Given the lives lost, many understandably believe it took General Motors too long to explain what happened with the company’s product failure and recall. Although there will be more written and said on this story, GM is demonstrating how communicators – including the CEO -- must lead in a crisis.
Barely two months into her tenure, CEO Mary Barra openly addressed GM’s product issues via an employee video and in an hour-long Q&A with reporters.
Her team has actively engaged consumers on social media, including providing concrete solutions and not just robotic responses approved by the legal team. Responses on Facebook included things like providing cash allowances and offering loaner cars.
Communications professionals understand how difficult the path to openness can be. Often, the biggest obstacle is not the media or the public, but internal dynamics and stakeholders. On any given issue, you have to navigate legal, sales, and commercial teams, HR, product managers and finance. Their job is to reduce legal and financial risk for the enterprise, and many times they see that as being at odds with transparency.

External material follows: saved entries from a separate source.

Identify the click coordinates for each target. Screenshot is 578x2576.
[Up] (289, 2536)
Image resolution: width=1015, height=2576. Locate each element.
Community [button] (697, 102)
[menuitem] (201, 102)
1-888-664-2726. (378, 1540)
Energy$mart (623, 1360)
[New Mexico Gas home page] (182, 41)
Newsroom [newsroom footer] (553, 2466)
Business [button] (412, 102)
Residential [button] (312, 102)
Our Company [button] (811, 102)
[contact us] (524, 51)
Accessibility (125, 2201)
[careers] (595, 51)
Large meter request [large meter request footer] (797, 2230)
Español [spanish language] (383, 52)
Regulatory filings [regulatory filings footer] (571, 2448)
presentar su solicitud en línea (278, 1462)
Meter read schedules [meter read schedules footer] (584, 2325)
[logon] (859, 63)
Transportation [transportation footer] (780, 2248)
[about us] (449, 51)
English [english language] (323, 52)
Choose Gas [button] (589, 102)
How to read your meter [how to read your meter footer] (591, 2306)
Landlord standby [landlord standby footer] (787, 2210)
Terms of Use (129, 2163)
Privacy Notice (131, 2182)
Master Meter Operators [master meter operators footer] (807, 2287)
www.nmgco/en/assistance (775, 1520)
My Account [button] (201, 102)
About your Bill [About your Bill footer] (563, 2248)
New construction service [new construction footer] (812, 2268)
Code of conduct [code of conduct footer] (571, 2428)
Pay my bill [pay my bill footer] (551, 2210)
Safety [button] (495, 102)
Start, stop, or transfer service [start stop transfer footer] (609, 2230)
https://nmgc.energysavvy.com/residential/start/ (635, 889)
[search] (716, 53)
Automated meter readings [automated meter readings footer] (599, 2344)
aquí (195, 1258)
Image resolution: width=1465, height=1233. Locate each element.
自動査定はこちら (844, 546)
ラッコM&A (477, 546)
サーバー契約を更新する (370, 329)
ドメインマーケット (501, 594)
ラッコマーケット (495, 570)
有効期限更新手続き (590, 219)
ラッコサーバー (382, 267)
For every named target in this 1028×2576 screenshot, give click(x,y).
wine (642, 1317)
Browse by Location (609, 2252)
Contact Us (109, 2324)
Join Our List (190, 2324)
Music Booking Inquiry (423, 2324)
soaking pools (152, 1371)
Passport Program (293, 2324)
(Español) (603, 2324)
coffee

All of these teams play a very important role in these discussions, of course. You have to think long-term and around corners – not just feed the beast today. But the more closed we become, the more the outside world believes we are hiding.
This dynamic has gotten more intense since the global financial crisis, when the public lost trust in business, and good people who do great work every day started to believe that a negative cover story or a subpoena was always just around the corner.
Fear is not pervasive just in times of crisis anymore. We sometimes have a tough time convincing our people to talk about good news! Some executives would rather put their heads down than tell shareholders that the strategy they’ve been working on so hard is delivering results.
It is our job to help them understand that our story is being told with or without us. Our reputations have been democratized by technology. On a typical day, more than 4,000 opinions are expressed about GE online. Some help us learn how our company is perceived. Others deserve a response from a company that prides itself on putting ethics and alignment with social values at the center of everything we do.
We don’t always get it right, but we believe in three main principles to guide us in challenging situations:
- Simplicity: I have learned the most about communicating from Jeff Immelt, the CEO of GE. He uses plain, understandable language, authentic to who he is as a person and a leader. Media statements should not sound like dialogue from a science fiction film. Just say it!
- Transparency: Always start with the mindset of wanting to share as much as you can. You can always decide some items are not necessary to communicate, but start from a position of openness and strength. At GE, we call it "telling our story, our way."
- Frequency: The old way of thinking is to communicate only when you have to or when you are trying to drive change externally or internally. In today’s fragmented world of disrupted media models and social networks, you have to tell your story as much as possible in creative ways and with engagement from leadership. People need to understand your company’s culture and strategy long before you are in a fox hole. Senior management should be evaluated on external communications results just as they are on financial metrics.
The team at GM reminds us how challenging telling your story can be and how important it really is.